*TASK PROMPT*
Search the material below for "anys" and copy every line where it occurs.

════════

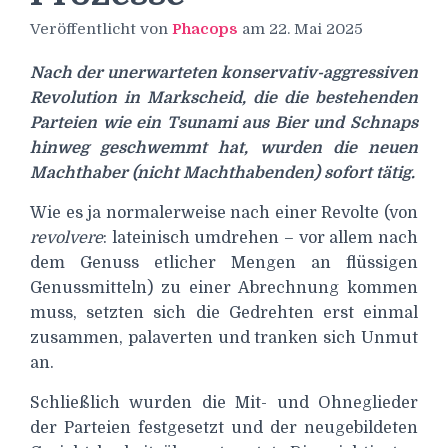
Veröffentlicht von
Phacops
am
22. Mai 2025
Nach der unerwarteten konservativ-aggressiven
Revolution in Markscheid, die die bestehenden
Parteien wie ein Tsunami aus Bier und Schnaps
hinweg geschwemmt hat, wurden die neuen
Machthaber (nicht Machthabenden) sofort tätig.
Wie es ja normalerweise nach einer Revolte (von
revolvere
: lateinisch umdrehen – vor allem nach
dem Genuss etlicher Mengen an flüssigen
Genussmitteln) zu einer Abrechnung kommen
muss, setzten sich die Gedrehten erst einmal
zusammen, palaverten und tranken sich Unmut
an.
Schließlich wurden die Mit- und Ohneglieder
der Parteien festgesetzt und der neugebildeten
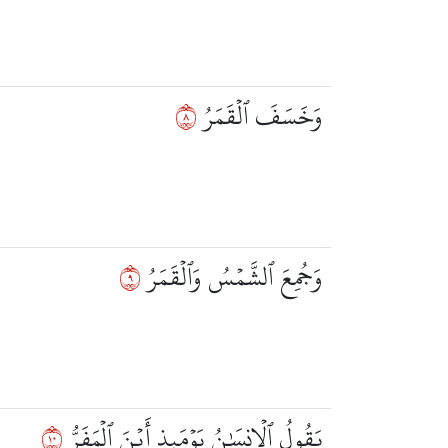
٨
وَخَسَفَ ٱلۡقَمَرُ
٩
وَجُمِعَ ٱلشَّمۡسُ وَٱلۡقَمَرُ
٠١
يَقُولُ ٱلۡإِنسَٰنُ يَوۡمَئِذٍ أَيۡنَ ٱلۡمَفَرُّ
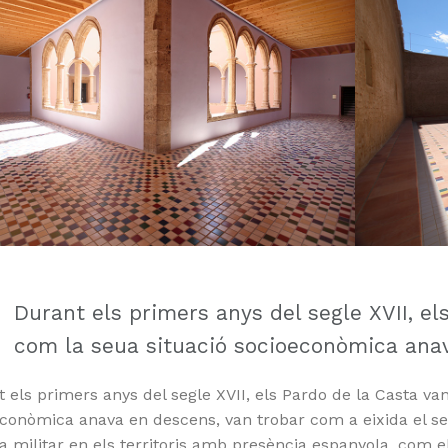
Durant els primers anys del segle XVII, el
com la seua situació socioeconòmica ana
 els primers anys del segle XVII, els Pardo de la Casta va
conòmica anava en descens, van trobar com a eixida el se
a militar en els territoris amb presència espanyola, com el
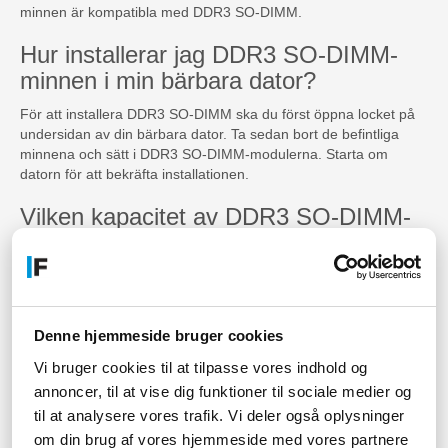
minnen är kompatibla med DDR3 SO-DIMM.
Hur installerar jag DDR3 SO-DIMM-
minnen i min bärbara dator?
För att installera DDR3 SO-DIMM ska du först öppna locket på
undersidan av din bärbara dator. Ta sedan bort de befintliga
minnena och sätt i DDR3 SO-DIMM-modulerna. Starta om
datorn för att bekräfta installationen.
Vilken kapacitet av DDR3 SO-DIMM-
minnen bör jag köpa?
Det beror på dina behov. Om du använder applikationer som
kräver mycket minne, såsom bild- och videoredigeringsprogram,
behöver du mer kapacitet än om du bara surfar på webben.
Denne hjemmeside bruger cookies
Hur lång är garantin för DDR3 SO-
Vi bruger cookies til at tilpasse vores indhold og
DIMM-minnen?
annoncer, til at vise dig funktioner til sociale medier og
til at analysere vores trafik. Vi deler også oplysninger
Garantitiden varierar beroende på tillverkaren, men de flesta
erbjuder minst 1 års garanti.
om din brug af vores hjemmeside med vores partnere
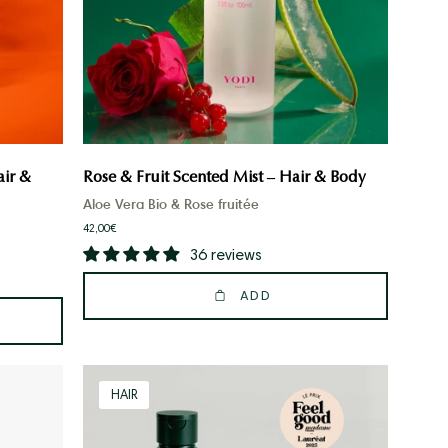
&
Body
air &
Rose & Fruit Scented Mist – Hair & Body
Aloe Vera Bio & Rose fruitée
42,00€
36 reviews
ADD
Routine
HAIR
Cheveux
Force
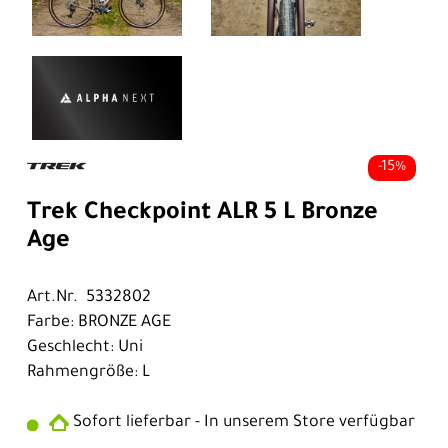
-15%
Trek Checkpoint ALR 5 L Bronze
Age
Art.Nr. 5332802
Farbe: BRONZE AGE
Geschlecht: Uni
Rahmengröße: L
Sofort lieferbar - In unserem Store verfügbar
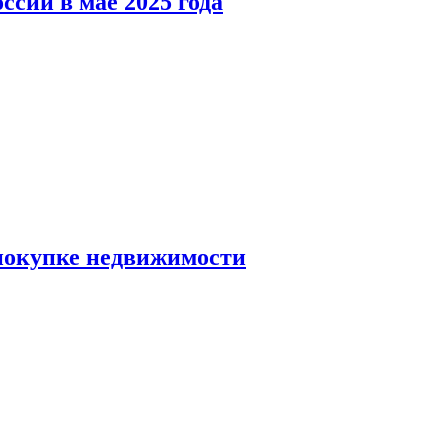
ссии в мае 2025 года
 покупке недвижимости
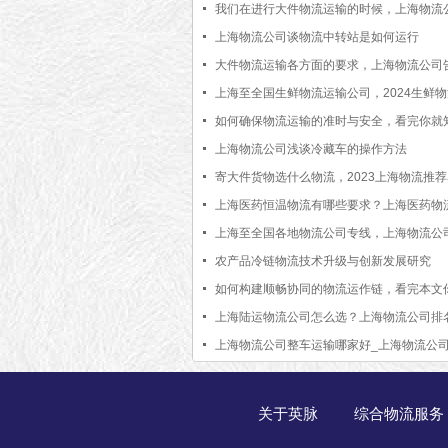
【全网更新
我们在进行大件物流运输的时候，上海物流
以提供哪些保障
上海物流公司谈物流中转站是如何运行
大件物流运输各方面的要求，上海物流公司
家
上海至全国生鲜物流运输公司，2024生鲜
公司推荐【全网聚焦】
如何确保物流运输的准时与安全，看完你就
[物流资讯]
上海物流公司浅谈冷藏车的操作方法
寄大件货物选什么物流，2023上海物流推荐
新排行]
上海医药恒温物流有哪些要求？上海医药物
运输标准【最新更新】
上海至全国各地物流公司专线，上海物流公
农产品冷链物流技术升级与创新发展研究
如何构建顺畅协同的物流运作链，看完本文
道了[最新更新]
上海陆运物流公司怎么选？上海物流公司排
【最新资讯】
上海物流公司整车运输哪家好_上海物流公
物专线服务【当天发车】
关于英脉
综合物流服务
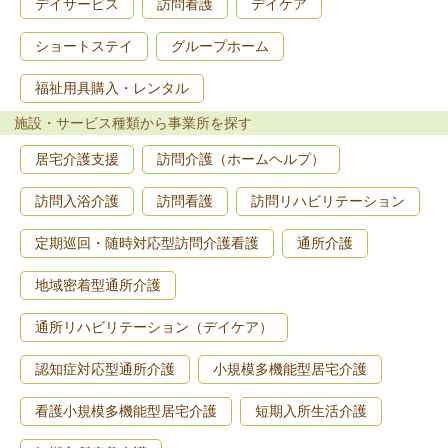
デイサービス
訪問看護
デイケア
ショートステイ
グループホーム
福祉用具購入・レンタル
施設・サービス種類から事業所を探す
居宅介護支援
訪問介護（ホームヘルプ）
訪問入浴介護
訪問看護
訪問リハビリテーション
定期巡回・随時対応型訪問介護看護
通所介護
地域密着型通所介護
通所リハビリテーション（デイケア）
認知症対応型通所介護
小規模多機能型居宅介護
看護小規模多機能型居宅介護
短期入所生活介護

════════

*SOLUTION FOR THIS TASK*
Durant els primers anys del segle XVII, el
 els primers anys del segle XVII, els Pardo de la Casta va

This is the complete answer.